Tyhanks Hans, I found it after I asked you, I figured their had to be an easier way to polish the little bugger54s, I've done a couple, but I haven't been able to get the quality of polish I would like, but that's been a problem on everything I've tried. some days you eat bear and some days the bear eats you


----------



## RAdams (Sep 3, 2009)

I am also too cheap to buy the backer plate, so i made one. I use a piece of corian turned round and drilled and tapped to fit my stopper mandrel. It has three tapped holes. One for center, and two holes for design ideas and string holes.

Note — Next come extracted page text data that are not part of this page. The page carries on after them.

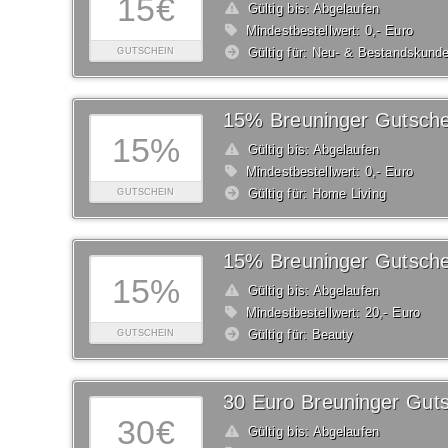
15€
Gültig bis: Abgelaufen
Mindestbestellwert: 0,- Euro
Gültig für: Neu- & Bestandskund
GUTSCHEIN
15% Breuninger Gutsche
15%
Gültig bis: Abgelaufen
Mindestbestellwert: 0,- Euro
Gültig für: Home Living
GUTSCHEIN
15% Breuninger Gutsche
15%
Gültig bis: Abgelaufen
Mindestbestellwert: 20,- Euro
Gültig für: Beauty
GUTSCHEIN
30 Euro Breuninger Gut
30€
Gültig bis: Abgelaufen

I don't use polish on my PR, unless you count Plast-X plastic scratch remover. I start with 600 grit sandpaper, utilizing the AWESOME tip added about the soapy water. Then i soapywetsand with all the MM.. starting with 1500 and going thru 12k. After that, i usually hit them with the beall first two wheels, no wax.. then a bit of Plast-X. They shine like a new penny after that. 

Once i got too excited with the trip wheel and wore down the top surface a tiny bit. It was a really neat thing that i did because the material wore down differently according to coloring, so there were these "veins" that you could feel. It was really wild. I am going to try it again and see if it happens the same.

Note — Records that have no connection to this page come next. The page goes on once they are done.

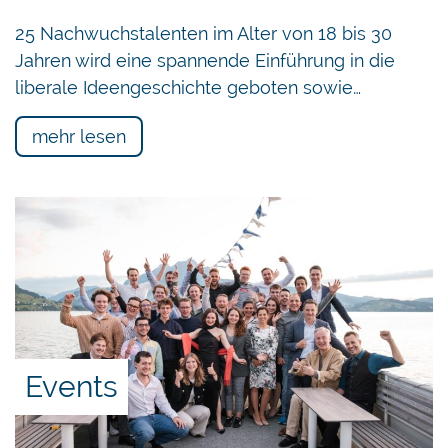
Garantien oder Möglichkeiten des kostenlosen
25 Nachwuchstalenten im Alter von 18 bis 30
Ausprobierens stellen Möglichkeiten dar, die
Jahren wird eine spannende Einführung in die
Informations-Asymmetrie ohne staatliche
liberale Ideengeschichte geboten sowie…
Regulierungen zu überwinden.
mehr lesen
Falls trotz allem eine legitime Notwendigkeit für
eine staatliche Regulierung bestehen sollte, so
sei darauf zu achten, dass diese nicht-
diskriminierend, proportional, Evidenz-basiert,
relevant zum bestehenden Kontext, klar, einfach
verständlich, berechenbar, fair und in gutem
Glauben ausfalle. Willkür und Unsicherheiten
seien bei solchen Regulierungs-Erlassen auf
Events
jeden Fall zu vermeiden. Eine Stärke der Schweiz
sei es, dass kein Gesetz initiiert werden könne,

The hole is a topic of interest for me. I used to turn the hole into the piece, but i found it added alot of time and energy to an otherwise simple and quick project. Now i finish the entire pendant, then use my drill press to drill a small hole near one edge for a jumpring. I think the jumprings make them look more professional anyway, so it is a double win! No sanding the tedious string hole!!! BUT... sometimes, if it is for a special person, i will turn the hole from the front, and sand polish it from the front as well. After i remove it from the lathe, i hand sand the back side sharp edge around the hole. 

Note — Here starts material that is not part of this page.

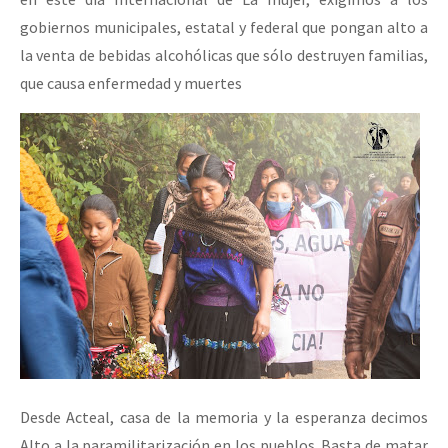
gobiernos municipales, estatal y federal que pongan alto a
la venta de bebidas alcohólicas que sólo destruyen familias,
que causa enfermedad y muertes
Desde Acteal, casa de la memoria y la esperanza decimos
Alto a la paramilitarización en los pueblos. Basta de matar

Just like all turning, there are probably 15 different ways to do it and come up with the same outcome. Hope all that helps!!


----------



## byounghusband (Sep 3, 2009)

Can you show me what you mean by a jumpring?
 (underlined twice because you said it is a "Double Win"....)  :biggrin:



RAdams said:


> Now i finish the entire pendant, then use my drill press to drill a small hole near one edge for a *jumpring*. I think the *jumprings* make them look more professional anyway, so it is a double win!


----------



## rjwolfe3 (Sep 3, 2009)

> Can you show me what you mean by a jumpring?



Ditto!


----------



## CrazyBear (Sep 3, 2009)

I believe he is talking about jewelers jump rings. Basically a ring of metal (copper, silver, gold etc) with an opening to let you attach the ring then you can solder it closed


----------



## byounghusband (Sep 3, 2009)

Pics??  They're worth 1,000 words, or so I hear...... :wink:



CrazyBear said:


> I believe he is talking about jewelers jump rings. Basically a ring of metal (copper, silver, gold etc) with an opening to let you attach the ring then you can solder it closed


----------



## bitshird (Sep 3, 2009)

Bails also work well on this style pendant, we used to buy the pendants in stone and they sold like the dickens. here is one style of bail. the ring at the bottom has to be sawn off and turned 90 degrees but it makes a beautiful way to hang the pendants.


----------



## hewunch (Sep 3, 2009)

Jump ring


----------